Attorneys: Risk management is one of the most important roles of an attorney. Typically, new companies sign agreements with vendors, suppliers, strategic partners, distributors, government agencies, employees, and many other partners. Attorneys can also help business owners decide the proper entity for both tax advantages and personal liability protection.

When companies have more than one owner, they can draft agreements if there is a change in ownership due to death or retirement. Most owners do not have the specific knowledge to understand legalese, or to know if they are being taken advantage of within the agreement. Attorneys are a great exit planning advisor to have available as they can recommend other professionals or agencies for the company to use.

Regarding company succession, one of the most important and often missing documents is the buy-sell agreement. For companies with multiple owners, issues can arise if one is unable or unwilling to continue working, would like to leave the venture or if they wish to retire. While a buy-sell agreement is best prepared in the beginning, it’s never too late to draft this paperwork if it does not exist.

Attorneys also play a critical role for business owners during exit planning. They can facilitate the merger, sale, transfer of interest, purchase or change in operations and ownership. For example, there are numerous important components of a transaction that legal advice is critical for, including representations & warranties, closing conditions, covenants after closing, and restrictive covenants after the closing. Understanding the intent of these components and the overall agreement is critical and not something that most business owners are equipped to handle on their own.

Read more: Business Exiting: Insight from a Business Owner Who has Been There

Investment Banker or M&A Advisors: How can investment bankers help business owners with the sale of their company?

Investment bankers are key business advisors as they can help the owner objectively understand and determine the valuation of their company. They can coach the owner on how to position the company to potential buyers to maximize value. They will also identify and market your company to a broad spectrum of qualified financial and strategic buyers that the owner may not know or know how to approach.

Investment bankers can help increase the value of the transaction by preparing and running an auction process. During this process, multiple buyers can bid against one another. The investment bankers are there to help ensure you receive the best price and terms.

It is through competition that the owner can be sure to obtain the highest and best value for the company. The investment banker can negotiate on behalf of the owner and, if the need arises, can be more assertive in bargaining while not damaging the owner’s relationship with the acquirer.

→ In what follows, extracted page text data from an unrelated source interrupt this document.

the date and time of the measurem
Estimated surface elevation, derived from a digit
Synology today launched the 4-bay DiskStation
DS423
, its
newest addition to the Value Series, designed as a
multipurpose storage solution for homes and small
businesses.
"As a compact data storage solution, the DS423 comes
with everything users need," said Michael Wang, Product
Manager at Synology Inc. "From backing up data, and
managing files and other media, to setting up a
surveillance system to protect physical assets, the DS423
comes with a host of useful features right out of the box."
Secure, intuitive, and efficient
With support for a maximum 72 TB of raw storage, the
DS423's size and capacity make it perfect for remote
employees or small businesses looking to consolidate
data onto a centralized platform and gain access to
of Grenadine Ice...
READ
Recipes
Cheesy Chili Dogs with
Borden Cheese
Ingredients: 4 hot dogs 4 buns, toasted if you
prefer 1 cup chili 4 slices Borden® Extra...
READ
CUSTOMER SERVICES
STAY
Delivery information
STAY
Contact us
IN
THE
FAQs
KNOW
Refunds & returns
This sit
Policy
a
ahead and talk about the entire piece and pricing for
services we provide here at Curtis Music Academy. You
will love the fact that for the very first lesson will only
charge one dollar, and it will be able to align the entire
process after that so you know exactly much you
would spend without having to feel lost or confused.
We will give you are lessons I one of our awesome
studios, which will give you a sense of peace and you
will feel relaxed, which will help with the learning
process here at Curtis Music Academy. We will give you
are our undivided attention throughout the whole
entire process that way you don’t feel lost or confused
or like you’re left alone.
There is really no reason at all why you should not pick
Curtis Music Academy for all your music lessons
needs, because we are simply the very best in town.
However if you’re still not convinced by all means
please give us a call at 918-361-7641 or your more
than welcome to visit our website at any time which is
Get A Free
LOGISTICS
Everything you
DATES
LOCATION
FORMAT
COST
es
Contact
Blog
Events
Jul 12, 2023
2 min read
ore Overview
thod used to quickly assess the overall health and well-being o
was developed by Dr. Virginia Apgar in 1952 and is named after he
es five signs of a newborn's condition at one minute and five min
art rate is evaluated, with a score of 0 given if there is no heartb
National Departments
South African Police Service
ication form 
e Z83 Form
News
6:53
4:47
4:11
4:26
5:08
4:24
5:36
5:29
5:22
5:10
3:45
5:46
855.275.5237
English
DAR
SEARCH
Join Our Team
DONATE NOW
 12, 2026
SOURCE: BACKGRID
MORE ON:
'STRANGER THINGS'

If the owner doesn’t have the time to dedicate to managing the entire sales process (which on average takes 6 to 9 months) an investment banker is an ideal aid. They will allow the owner to continue running the company throughout the sales process.

Wealth Managers: Wealth managers guide owners through the steps necessary to prepare for the financial ramifications of selling their businesses. This includes assisting them in understanding the tax liabilities associated with the sale and preparing them for the personal impact of selling a business.

The proceeds from the sale of the business are a representation of your life’s work. Therefore, it is important to develop a wealth management plan that matches your priorities, maintains your current lifestyle, and ensures your financial independence.

One of the major obstacles to effective planning is the gap between the perception of wealth and the reality of wealth. This is where a wealth manager can help by working with you to establish objectives for your wealth management plan. It should consider your interests, needs and concerns, acknowledge philanthropy involvement, incorporate your heirs’ interests, and consider your estate plan in a timely, effective, and tax-efficient way.

Finance Professionals and Accountants: Many owners believe they can simply put their business on the market when they are ready to sell. Unfortunately, that is just not the case. Envision a homeowner sprucing up their house with a fresh coat of paint to make it more appealing to potential buyers before putting it on the market. The same idea applies to business owners who are preparing to sell. Even if you’re not planning to leave the business any time soon, sprucing earlier rather than later is always better.

Read more: The Top 3 Excuses Owners Use to Delay Succession Planning

Financial professionals and accountants are a key resource during the planning and staging process. They can help the owner get their business ready to sell and can advise them on how to set key metrics, developing analytics, and ensuring financials tell the whole story of the business.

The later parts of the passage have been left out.